- _ASSIGNMENT_:
Could you restate the entries below word for word and leave out the pictures?

------------------------------------------------

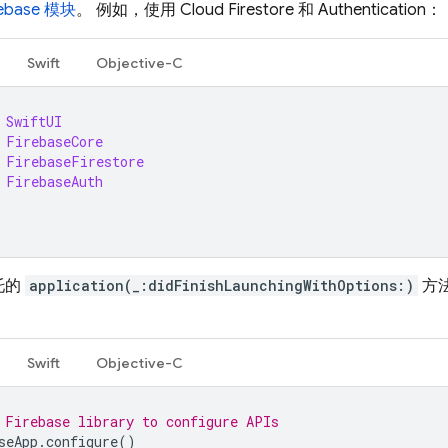
rebase 模块
。 例如，使用
Cloud Firestore
和
Authentication
：
Swift
Objective-C
SwiftUI
FirebaseCore
FirebaseFirestore
FirebaseAuth
托的
application(_:didFinishLaunchingWithOptions:)
方
Swift
Objective-C
 Firebase library to configure APIs
seApp
.
configure
()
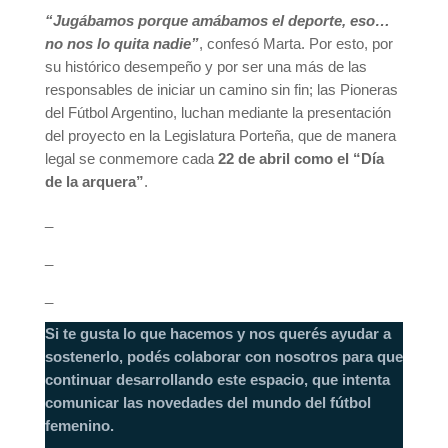
“Jugábamos porque amábamos el deporte, eso…
no nos lo quita nadie”
, confesó Marta. Por esto, por
su histórico desempeño y por ser una más de las
responsables de iniciar un camino sin fin; las Pioneras
del Fútbol Argentino, luchan mediante la presentación
del proyecto en la Legislatura Porteña, que de manera
legal se conmemore cada
22 de abril como el “Día
de la arquera”
.
_
_
_
Si te gusta lo que hacemos y nos querés ayudar a
sostenerlo, podés colaborar con nosotros para que
continuar desarrollando este espacio, que intenta
comunicar las novedades del mundo del fútbol
femenino.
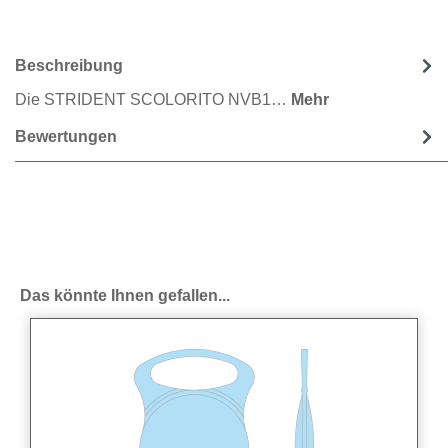
Beschreibung
Die STRIDENT SCOLORITO NVB1…
Mehr
Bewertungen
Produktgalerie überspringen
Das könnte Ihnen gefallen...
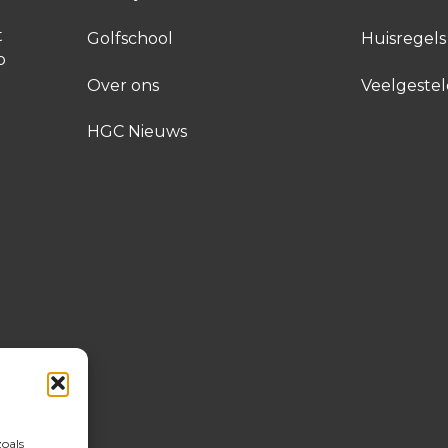
t
Golfschool
Huisregels
p
Over ons
Veelgeste
HGC Nieuws
zoals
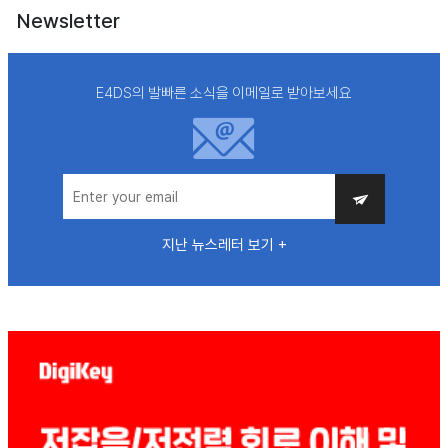
Newsletter
E4DS의 발빠른 소식을 이메일로 받아보세요
지난 뉴스레터 보기 +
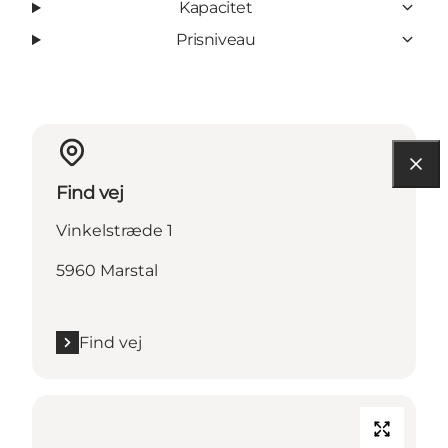
Kapacitet
Prisniveau
Find vej
Vinkelstræde 1
5960 Marstal
Find vej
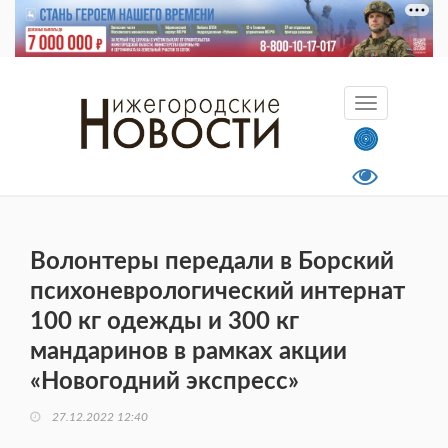
Волонтеры передали в Борский
психоневрологический интернат
100 кг одежды и 300 кг
мандаринов в рамках акции
«Новогодний экспресс»
27.12.2022 12:40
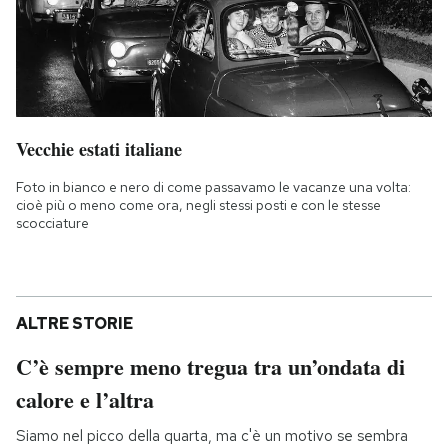
Vecchie estati italiane
Foto in bianco e nero di come passavamo le vacanze una volta:
cioè più o meno come ora, negli stessi posti e con le stesse
scocciature
ALTRE STORIE
C’è sempre meno tregua tra un’ondata di
calore e l’altra
Siamo nel picco della quarta, ma c'è un motivo se sembra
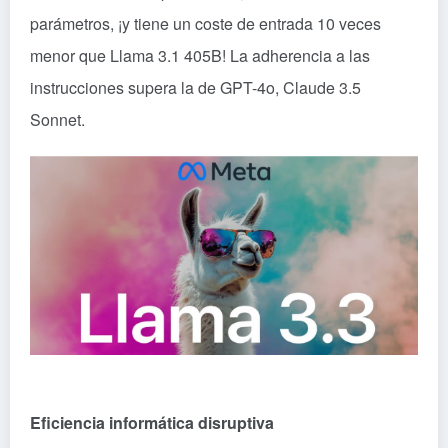
parámetros, ¡y tiene un coste de entrada 10 veces
menor que Llama 3.1 405B! La adherencia a las
instrucciones supera la de GPT-4o, Claude 3.5
Sonnet.
Eficiencia informática disruptiva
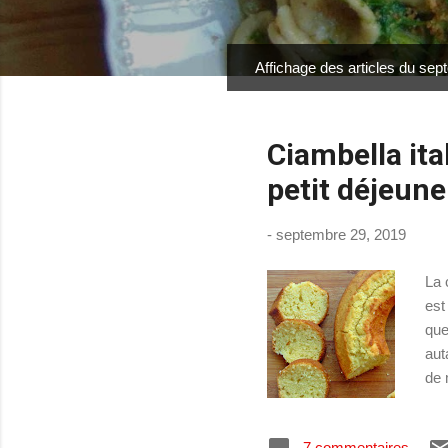
Affichage des articles du se
A
r
t
Ciambella ital
i
c
petit déjeune
l
e
-
septembre 29, 2019
s
La 
est
que
aut
de 
bel
150
7 commentaires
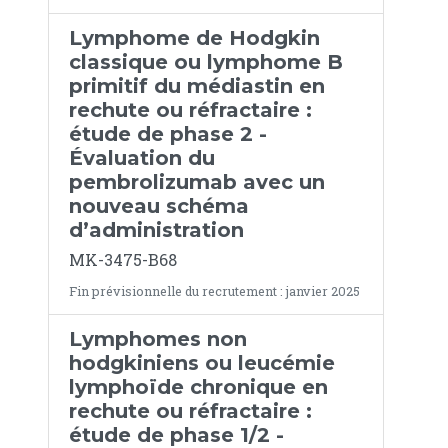
Lymphome de Hodgkin
classique ou lymphome B
primitif du médiastin en
rechute ou réfractaire :
étude de phase 2 -
Évaluation du
pembrolizumab avec un
nouveau schéma
d’administration
MK-3475-B68
Fin prévisionnelle du recrutement : janvier 2025
Lymphomes non
hodgkiniens ou leucémie
lymphoïde chronique en
rechute ou réfractaire :
étude de phase 1/2 -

------------------------------------------------

- _SOLUTION TO THE PROBLEM_:
rebase 模块
。 例如，使用
Cloud Firestore
和
Authentication
：
Swift
Objective-C
SwiftUI
FirebaseCore
FirebaseFirestore
FirebaseAuth
托的
application(_:didFinishLaunchingWithOptions:)
方
Swift
Objective-C
 Firebase library to configure APIs
seApp
.
configure
()
“Jugábamos porque amábamos el deporte, eso…
no nos lo quita nadie”
, confesó Marta. Por esto, por
su histórico desempeño y por ser una más de las
responsables de iniciar un camino sin fin; las Pioneras
del Fútbol Argentino, luchan mediante la presentación
del proyecto en la Legislatura Porteña, que de manera
legal se conmemore cada
22 de abril como el “Día
de la arquera”
.
_
_
_
Si te gusta lo que hacemos y nos querés ayudar a
sostenerlo, podés colaborar con nosotros para que
continuar desarrollando este espacio, que intenta
comunicar las novedades del mundo del fútbol
femenino.
Beschreibung
Die STRIDENT SCOLORITO NVB1…
Mehr
Bewertungen
Produktgalerie überspringen
Das könnte Ihnen gefallen...
t
Golfschool
Huisregels
p
Over ons
Veelgeste
HGC Nieuws
zoals
Newsletter
E4DS의 발빠른 소식을 이메일로 받아보세요
지난 뉴스레터 보기 +
Kapacitet
Prisniveau
Find vej
Vinkelstræde 1
5960 Marstal
Find vej
Волонтеры передали в Борский
психоневрологический интернат
100 кг одежды и 300 кг
мандаринов в рамках акции
«Новогодний экспресс»
27.12.2022 12:40
Vecchie estati italiane
Foto in bianco e nero di come passavamo le vacanze una volta:
cioè più o meno come ora, negli stessi posti e con le stesse
scocciature
ALTRE STORIE
C’è sempre meno tregua tra un’ondata di
calore e l’altra
Siamo nel picco della quarta, ma c'è un motivo se sembra
parámetros, ¡y tiene un coste de entrada 10 veces
menor que Llama 3.1 405B! La adherencia a las
instrucciones supera la de GPT-4o, Claude 3.5
Sonnet.
Eficiencia informática disruptiva
Affichage des articles du se
A
r
t
Ciambella ital
i
c
petit déjeune
l
e
-
septembre 29, 2019
s
La 
est
que
aut
de 
bel
150
7 commentaires
Lymphome de Hodgkin
classique ou lymphome B
primitif du médiastin en
rechute ou réfractaire :
étude de phase 2 -
Évaluation du
pembrolizumab avec un
nouveau schéma
d’administration
MK-3475-B68
Fin prévisionnelle du recrutement : janvier 2025
Lymphomes non
hodgkiniens ou leucémie
lymphoïde chronique en
rechute ou réfractaire :
étude de phase 1/2 -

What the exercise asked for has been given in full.